• Exercise:
Using the records that appear below, write out exactly the lines from the one with "liquid assets desp" through the one with "undertaken a sequence", keeping both end lines.

• Dataset extract:

----

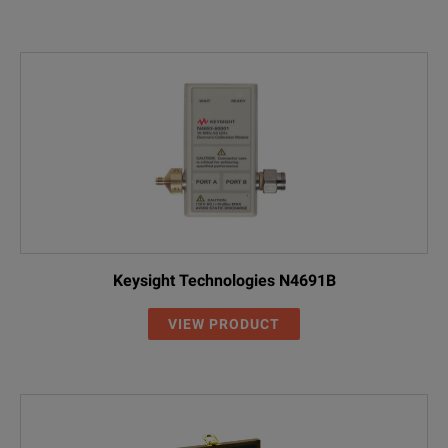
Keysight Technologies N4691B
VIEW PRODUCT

----

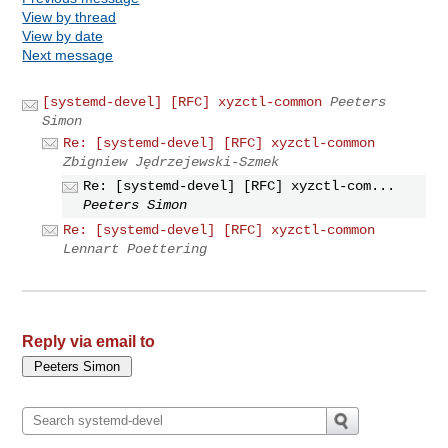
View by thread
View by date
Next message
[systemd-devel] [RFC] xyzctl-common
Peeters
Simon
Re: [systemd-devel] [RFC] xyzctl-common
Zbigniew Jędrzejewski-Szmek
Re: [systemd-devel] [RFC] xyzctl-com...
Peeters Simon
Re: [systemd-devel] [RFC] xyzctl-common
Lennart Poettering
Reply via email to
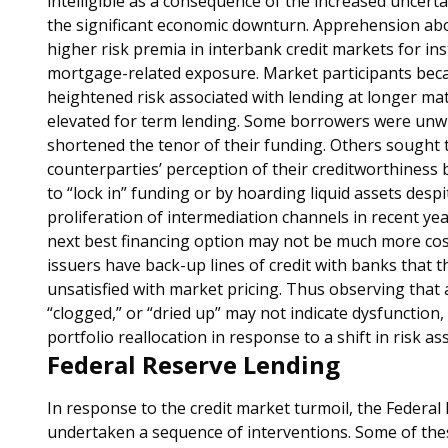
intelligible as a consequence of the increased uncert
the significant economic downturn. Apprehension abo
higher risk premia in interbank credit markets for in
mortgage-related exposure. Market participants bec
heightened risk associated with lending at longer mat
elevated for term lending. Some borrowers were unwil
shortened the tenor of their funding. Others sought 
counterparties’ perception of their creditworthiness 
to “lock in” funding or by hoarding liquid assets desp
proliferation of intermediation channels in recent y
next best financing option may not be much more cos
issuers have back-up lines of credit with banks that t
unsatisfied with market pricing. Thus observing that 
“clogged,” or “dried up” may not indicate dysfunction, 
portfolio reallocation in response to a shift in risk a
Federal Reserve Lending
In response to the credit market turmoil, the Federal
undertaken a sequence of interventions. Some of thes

----

• Answer for the task:
to “lock in” funding or by hoarding liquid assets desp
proliferation of intermediation channels in recent y
next best financing option may not be much more cos
issuers have back-up lines of credit with banks that t
unsatisfied with market pricing. Thus observing that 
“clogged,” or “dried up” may not indicate dysfunction, 
portfolio reallocation in response to a shift in risk a
Federal Reserve Lending
In response to the credit market turmoil, the Federal
undertaken a sequence of interventions. Some of thes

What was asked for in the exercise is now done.